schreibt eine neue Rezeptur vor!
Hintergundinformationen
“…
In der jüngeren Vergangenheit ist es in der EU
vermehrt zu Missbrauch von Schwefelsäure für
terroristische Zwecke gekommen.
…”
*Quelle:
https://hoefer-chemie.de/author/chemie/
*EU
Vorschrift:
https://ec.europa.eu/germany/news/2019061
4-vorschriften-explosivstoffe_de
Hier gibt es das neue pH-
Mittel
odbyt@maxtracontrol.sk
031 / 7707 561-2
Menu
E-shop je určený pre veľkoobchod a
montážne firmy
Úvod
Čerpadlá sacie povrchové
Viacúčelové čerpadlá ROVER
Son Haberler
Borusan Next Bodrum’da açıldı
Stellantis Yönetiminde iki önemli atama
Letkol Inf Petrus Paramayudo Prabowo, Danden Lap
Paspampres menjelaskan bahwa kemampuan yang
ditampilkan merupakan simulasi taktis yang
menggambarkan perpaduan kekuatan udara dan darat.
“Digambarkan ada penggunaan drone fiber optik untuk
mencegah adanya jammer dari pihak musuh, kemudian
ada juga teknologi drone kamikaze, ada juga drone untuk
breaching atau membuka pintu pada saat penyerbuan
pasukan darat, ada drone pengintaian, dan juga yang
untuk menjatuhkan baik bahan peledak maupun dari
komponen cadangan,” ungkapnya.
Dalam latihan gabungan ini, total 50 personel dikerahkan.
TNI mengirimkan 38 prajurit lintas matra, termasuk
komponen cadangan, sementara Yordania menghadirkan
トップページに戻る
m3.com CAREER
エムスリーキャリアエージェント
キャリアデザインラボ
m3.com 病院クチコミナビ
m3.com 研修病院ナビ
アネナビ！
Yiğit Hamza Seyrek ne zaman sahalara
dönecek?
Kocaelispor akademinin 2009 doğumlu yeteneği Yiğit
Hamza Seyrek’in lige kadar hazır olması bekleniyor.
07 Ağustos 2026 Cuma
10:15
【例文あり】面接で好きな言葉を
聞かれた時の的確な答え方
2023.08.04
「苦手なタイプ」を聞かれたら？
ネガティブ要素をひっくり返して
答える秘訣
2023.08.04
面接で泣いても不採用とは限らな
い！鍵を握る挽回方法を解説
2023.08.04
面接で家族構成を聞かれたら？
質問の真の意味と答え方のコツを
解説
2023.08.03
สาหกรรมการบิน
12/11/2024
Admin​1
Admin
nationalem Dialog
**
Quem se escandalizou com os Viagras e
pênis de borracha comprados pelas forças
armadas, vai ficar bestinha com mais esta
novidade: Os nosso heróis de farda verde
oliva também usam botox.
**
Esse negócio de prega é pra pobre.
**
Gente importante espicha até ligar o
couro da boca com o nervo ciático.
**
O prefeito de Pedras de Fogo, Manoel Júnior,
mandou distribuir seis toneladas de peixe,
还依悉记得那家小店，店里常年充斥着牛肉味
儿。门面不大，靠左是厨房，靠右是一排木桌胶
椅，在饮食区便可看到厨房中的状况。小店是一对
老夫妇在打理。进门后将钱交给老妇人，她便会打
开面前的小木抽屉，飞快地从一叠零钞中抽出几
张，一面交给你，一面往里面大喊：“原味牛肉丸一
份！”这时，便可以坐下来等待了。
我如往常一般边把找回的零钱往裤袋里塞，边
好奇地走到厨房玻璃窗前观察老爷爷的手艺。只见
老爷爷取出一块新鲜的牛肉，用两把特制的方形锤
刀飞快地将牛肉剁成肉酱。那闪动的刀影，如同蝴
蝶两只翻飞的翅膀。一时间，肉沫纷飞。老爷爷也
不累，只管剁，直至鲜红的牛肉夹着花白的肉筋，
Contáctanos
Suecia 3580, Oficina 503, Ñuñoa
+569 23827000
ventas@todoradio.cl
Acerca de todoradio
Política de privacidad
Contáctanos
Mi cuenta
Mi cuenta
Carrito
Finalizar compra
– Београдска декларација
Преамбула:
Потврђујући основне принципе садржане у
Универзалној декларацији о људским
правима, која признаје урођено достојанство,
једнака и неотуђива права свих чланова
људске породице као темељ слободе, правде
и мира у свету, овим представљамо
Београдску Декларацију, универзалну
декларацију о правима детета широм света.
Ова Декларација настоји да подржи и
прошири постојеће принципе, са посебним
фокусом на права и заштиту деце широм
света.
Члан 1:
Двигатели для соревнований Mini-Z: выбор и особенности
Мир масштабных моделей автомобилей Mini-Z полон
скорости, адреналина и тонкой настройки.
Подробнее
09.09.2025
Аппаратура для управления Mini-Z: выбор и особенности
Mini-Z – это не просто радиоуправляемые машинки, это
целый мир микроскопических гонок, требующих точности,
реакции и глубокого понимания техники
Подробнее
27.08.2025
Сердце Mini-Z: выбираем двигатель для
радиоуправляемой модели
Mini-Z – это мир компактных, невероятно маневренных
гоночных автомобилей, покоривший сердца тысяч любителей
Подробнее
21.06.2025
----
> _Required action_
Retype word for word the lines running from the line containing "Београдску Декларацију, универзалну" to the end of the listing, and only those.

> _Output of the exercise_
Београдску Декларацију, универзалну
декларацију о правима детета широм света.
Ова Декларација настоји да подржи и
прошири постојеће принципе, са посебним
фокусом на права и заштиту деце широм
света.
Члан 1:
Двигатели для соревнований Mini-Z: выбор и особенности
Мир масштабных моделей автомобилей Mini-Z полон
скорости, адреналина и тонкой настройки.
Подробнее
09.09.2025
Аппаратура для управления Mini-Z: выбор и особенности
Mini-Z – это не просто радиоуправляемые машинки, это
целый мир микроскопических гонок, требующих точности,
реакции и глубокого понимания техники
Подробнее
27.08.2025
Сердце Mini-Z: выбираем двигатель для
радиоуправляемой модели
Mini-Z – это мир компактных, невероятно маневренных
гоночных автомобилей, покоривший сердца тысяч любителей
Подробнее
21.06.2025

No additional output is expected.